The other night, as I was hot-gluing together a “Frozen” puzzle that my youngest had ripped into smaller pieces, I wondered, what the hell was I doing? The puzzle belonged to my eldest, and I thought it was a prized possession by the amount of times we had put it together and taken it apart to put together again. As I glued away, my eldest remained unfazed about the whole fiasco and more in awe of my gluing ability. So, if the outcome didn’t matter (according to the unclear expression), and it would be easier to just buy a new one, why did I feel the need to spend this time gluing the puzzle? Love? Principle? I began to wonder, just how far would I go for my children?
When our children are infants, we do everything, and I mean everything. We jump to them when they cry, try everything we can to get them to stop, and attempt every sleeping position (including letting them sleep on us through the night, if necessary) to get them to be calm and give us a brief reprieve to recharge our own batteries. We drop everything we are doing in order to try and figure out what is bothering them, or making them happy, or to get them to eat. Their needs come before ours, including sleep (did I mention that enough? I guess I was more sleep deprived than I thought!) but we do it for many reasons. Sometimes, it’s out of pure love, other times it’s for necessity and still others because we haven’t a clue what is going on and we’re trying to figure it out. In any event, nothing else matters as long as the baby is happy. So, we do everything in our power to do so, no matter what it takes.
As our children grow, we are trying to figure out what they like and what they don’t like, including food. I struggled with this immensely, but I think part of it had to do with the fact that both of my children started with milk and soy allergies. I had to check all of the labels to be sure there were no traces of milk in their new foods they were trying, and then it was even further for the soy part of it. (To this day, I am not entirely sure if “soy lethicin” is the same as regular soy, and if certain soy proteins were ok, so I just avoided anything that said soy. It was safer.) Surprisingly, there were quite a few foods that fell into this category, but it was still a pain in the tush to find them. My eldest was less picky, but my youngest definitely took some getting used to. I would try EVERYTHING to get them to eat, and sometimes I would literally give up and just send the snacks and food in baggies to school. I would warn the teachers that breakfast was completely (or even partially) avoided, so hunger would soon rear its ugly head. With our first, we definitely had specific requests for them: clean your plate filled with good, wholesome foods to eat and you could choose a snack that you wanted after if you were still hungry. Come kid #2, we just tried to get any nourishment into them, and it was a free for all most times. Now that they are older, we can withhold items, free time, snacks or other things to try to give them incentive to eat better. It usually works because they are more likely to understand the repercussions of it.

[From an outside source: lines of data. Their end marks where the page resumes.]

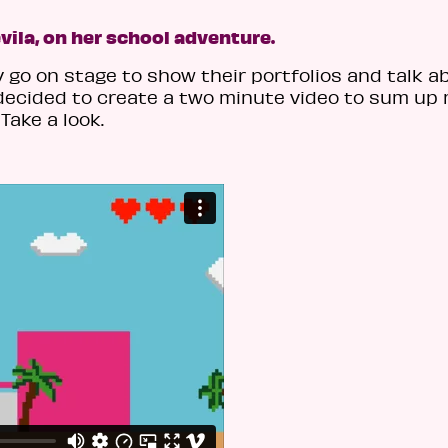
vila, on her school adventure.
go on stage to show their portfolios and talk a
I decided to create a two minute video to sum up
Take a look.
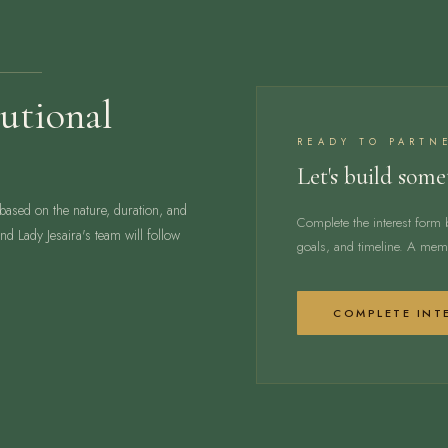
utional
READY TO PARTN
Let's build som
 based on the nature, duration, and
Complete the interest form 
d Lady Jesaira's team will follow
goals, and timeline. A memb
COMPLETE INT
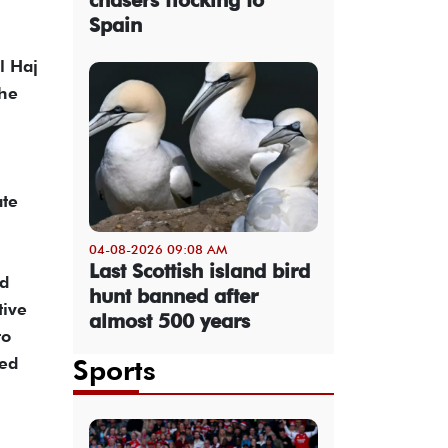
Spain
l Haj
the
ate
04-08-2026 09:08 AM
Last Scottish island bird
nd
hunt banned after
tive
almost 500 years
to
Sports
ced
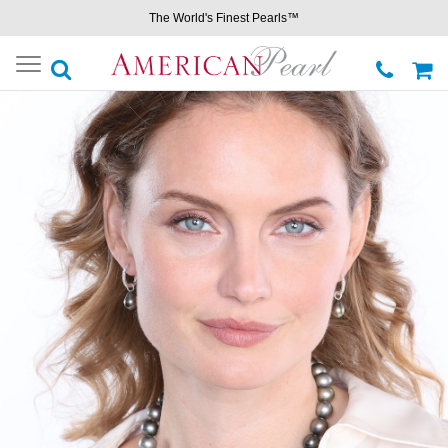
The World's Finest Pearls™
Toggle
navigation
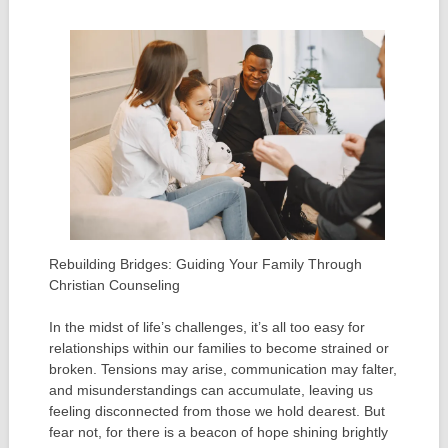
Rebuilding Bridges: Guiding Your Family Through
Christian Counseling
In the midst of life’s challenges, it’s all too easy for
relationships within our families to become strained or
broken. Tensions may arise, communication may falter,
and misunderstandings can accumulate, leaving us
feeling disconnected from those we hold dearest. But
fear not, for there is a beacon of hope shining brightly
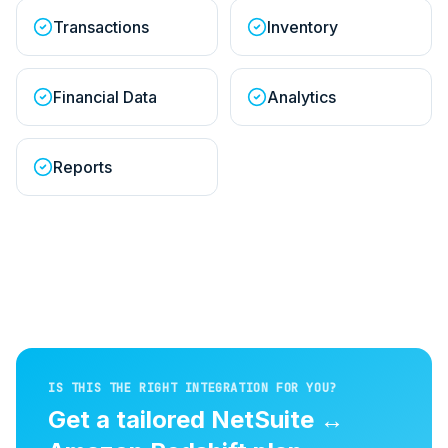
Transactions
Inventory
Financial Data
Analytics
Reports
IS THIS THE RIGHT INTEGRATION FOR YOU?
Get a tailored
NetSuite
↔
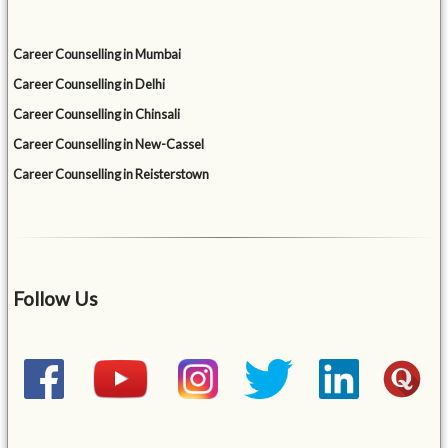
Career Counselling in Mumbai
Career Counselling in Delhi
Career Counselling in Chinsali
Career Counselling in New-Cassel
Career Counselling in Reisterstown
Follow Us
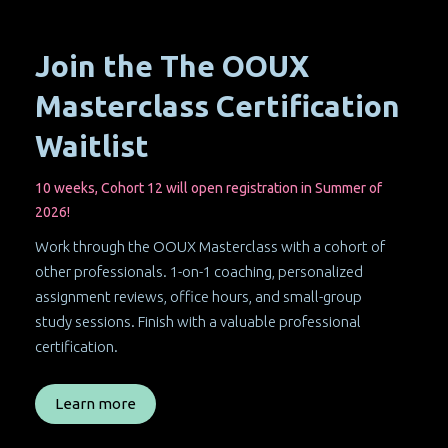
Join the The OOUX
Masterclass Certification
Waitlist
10 weeks, Cohort 12 will open registration in Summer of
2026!
Work through the OOUX Masterclass with a cohort of
other professionals. 1-on-1 coaching, personalized
assignment reviews, office hours, and small-group
study sessions. Finish with a valuable professional
certification.
Learn more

How far will we go to have a good time? I was out with a friend of mine earlier for lunch (yes, my kids were at daycare so I could enjoy my day, guilt-free!), and her child kept acting up at lunch. She was trying everything in her power to quiet him, to make him happy, to have him eat, all the while trying to maintain a conversation with me. I felt so terrible for her that at one point, I was literally inhaling my food in case we had to make a quick exit. It wasn’t that he was being “bad” per say, he was just being a typical, non-verbal one year old in quasi-quiet restaurant. But what do we do for our kids so that they are happy and quiet? And what do we do so that we can have enjoyable times out on the town? You can’t truly discipline a one year old and expect them to understand the consequences; at the end of it all, you are the only one who truly suffers. Yes, you could remove the child from the situation, but then aren’t you giving up your good time, too?
I think as parents we all question when is the right time to draw the line. We try everything in our power to establish authority, and then when that doesn’t work, we do whatever we can to simply survive. Although our children’s happiness is first priority (most times), we often forget about the cost with which it comes: our own sanity, happiness, everything. I suppose my feelings on this may change as my two grow older and can comprehend more, but until then, I suppose I should get back to gluing my puzzle. Amongst all of the other mommy things on my to-do list.